Der Autor Richard Hess ist wohl derjenige aus dem Bekanntenkreis des Kreuzbergers, der Ludwig Menkhoff am längsten gekannt hat. Irgendwann Anfang oder Mitte der Siebziger hat man sich kennengelernt, »in einem Laden namens Schwarze Rose«, der zur Hausbesetzerszene gehörte. »Kommunist und weinerlich ist Ludwig da gewesen«, sagt Hess über den Mann, der ihm »40 Jahre lang über die Leber gelaufen ist«. Menkhoff, der jahrelang zur See gefahren war und sich schließlich in Berlin niedergelassen hatte, wo er offen schwul leben konnte, sei entschieden gegen den Abriss der alten Bausub­stanz gewesen und habe versucht, das, was nicht mehr zu retten war, dann wenigstens auf seinen Fotos festzuhalten. Die Aufnahmen, die erhalten und nun Exponate der Ausstellung sind, geben oft keinen Aufschluss über den genauen Ort, an dem sie entstanden sind, und so werden die Besucher der Ausstellung auch ausdrücklich darum gebeten, Hinweise zu geben, wenn sie eine Straße wiedererkennen.
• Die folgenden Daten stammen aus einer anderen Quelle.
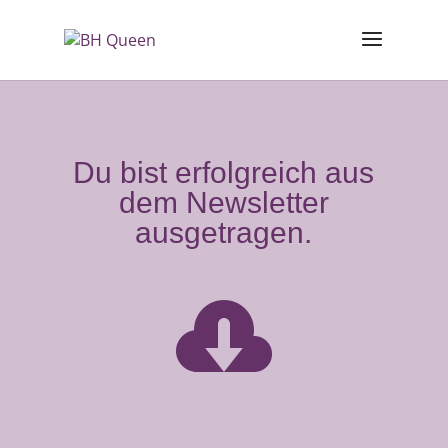
Du bist erfolgreich aus
dem Newsletter
ausgetragen.
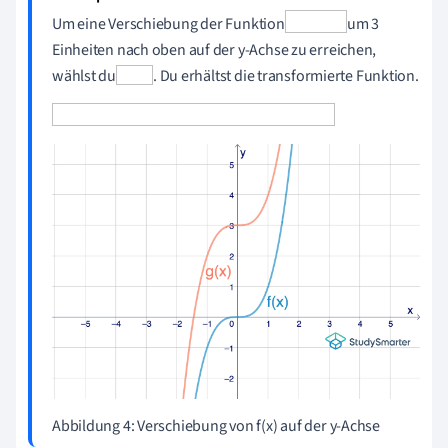
Um eine Verschiebung der Funktion
um 3
Einheiten nach oben auf der y-Achse zu erreichen,
wählst du
. Du erhältst die transformierte Funktion.
Abbildung 4: Verschiebung von f(x) auf der y-Achse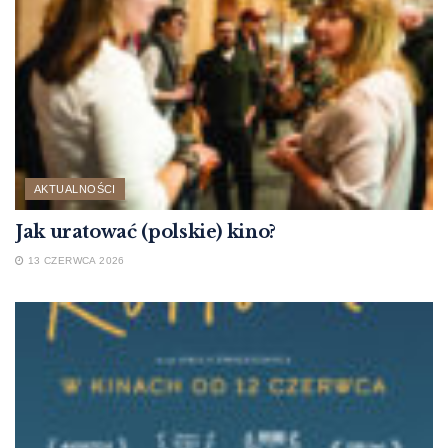
AKTUALNOŚCI
Jak uratować (polskie) kino?
13 CZERWCA 2026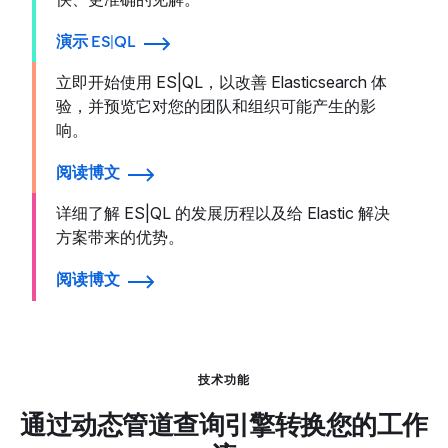
演示 ES|QL
立即开始使用 ES|QL，以改善 Elasticsearch 体
验，并预览它对您的团队和组织可能产生的影
响。
阅读博文
详细了解 ES|QL 的发展历程以及给 Elastic 解决
方案带来的优势。
阅读博文
技术功能
通过动态管道查询引擎转换您的工作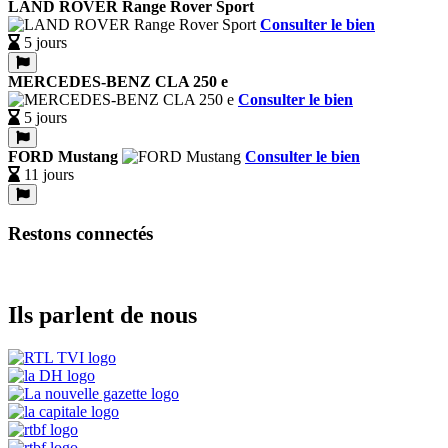
LAND ROVER Range Rover Sport
Consulter le bien
5 jours
MERCEDES-BENZ CLA 250 e
Consulter le bien
5 jours
FORD Mustang
Consulter le bien
11 jours
Restons connectés
Ils parlent de nous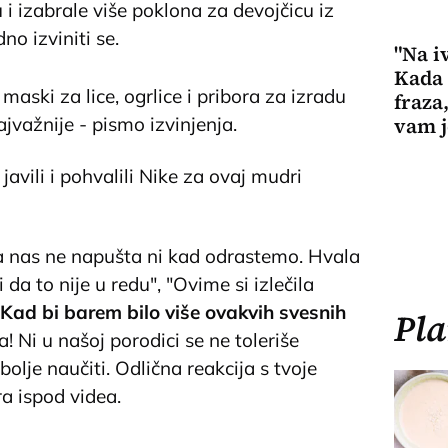
 i izabrale više poklona za devojčicu iz
no izviniti se.
"Na i
Kada 
maski za lice, ogrlice i pribora za izradu
fraza
ajvažnije - pismo izvinjenja.
vam 
vili i pohvalili Nike za ovaj mudri
ja nas ne napušta ni kad odrastemo. Hvala
i da to nije u redu", "Ovime si izlečila
Kad bi barem bilo više ovakvih svesnih
Pla
! Ni u našoj porodici se ne toleriše
bolje naučiti. Odlična reakcija s tvoje
a ispod videa.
Ordentlich dokumentiert hat Menkhoff seine Fotos also nicht, was jedoch nicht ausschließlich an ihm lag, wie Jürgen Borchers, einer der Herausgeber des Fotobuchs zur Ausstellung, erklärt. Bei einem Brand – der Mann, der sich Nikolai nannte, lebte in einer Wohnung mit Ofenheizung – wurde ein Großteil der Bilder vernichtet. Borchers hatte kurz vor Menkhoffs Tod noch den Versuch unternommen, mit dessen Hilfe ein paar Aufnahmen zuzuordnen, »aber da brauchte er schon sehr lange, um sich zu erinnern und überhaupt etwas dazu zu sagen, ständig schweifte er ab, und kurz darauf erlitt der 84jährige einen Schlaganfall und ist dann wenig später auch gestorben«.
Kennengelernt hatten sich der Fotograf und der Buchhändler »um das Jahr 2000 herum«. »Ich komme wie er aus Norddeutschland und hatte das Ostfrieslandmagazin im Abo«, lacht Jürgen Borchers. Zu dieser Zeit hatten viele Leute immer wieder versucht, Menkhoff zu überreden, seine Zustimmung zur Veröffentlichung seiner Fotos zu geben. Der reagierte allerdings zunächst genervt. Zu Borchers, der ein begeisterter Sammler von Fotobänden ist und dazu noch ein ausgewiesener Kenner der Geschichte der Fotografie, scheint der alte Mann Vertrauen gefasst zu haben, denn eines Tages kam er mit einer Plastiktüte voller Bilder zu ihm.
Zwischen 160 und 170 Abzüge, aber keine Negative, alle auf Papier aufgeklebt, befanden sich darin, entsprechend lange dauerte es, die Sammlung zu ordnen und zum Druck vorzubereiten.
Nun aber ist das endlich geschafft. Was bei den Bildern dann doch recht einfach war, gestaltet sich in Bezug auf Menkhoffs Leben jedoch weit schwieriger. Einen stringenten Lebenslauf des Mannes haben die beiden Herausgeber Jürgen Borchers und Erik Steffen nicht zusammenstellen können.
Dem Jahrgang nach hätte der 1924 geborene Ludwig Menkhoff Inhaber einer dieser ordentlichen Biografien sein müssen, in denen sich eins zum anderen fügt. Die Teile seines Lebens ergeben aber mitnichten ein vollständiges Puzzle, sondern passen einfach nicht zueinander, was vor allem an seiner Lust am Geschichtenerzählen liegt. Ein »faszinierendes Fluidum von Anarchie, Frömmigkeit, Melancholie und Trunkenheit« habe ihn umgeben, schreibt der Journalist Erik Steffen über Menkhoff, listet aber auch auf, was alles von dem, was der Fotograf über sich erzählte, nachweislich nicht stimmt.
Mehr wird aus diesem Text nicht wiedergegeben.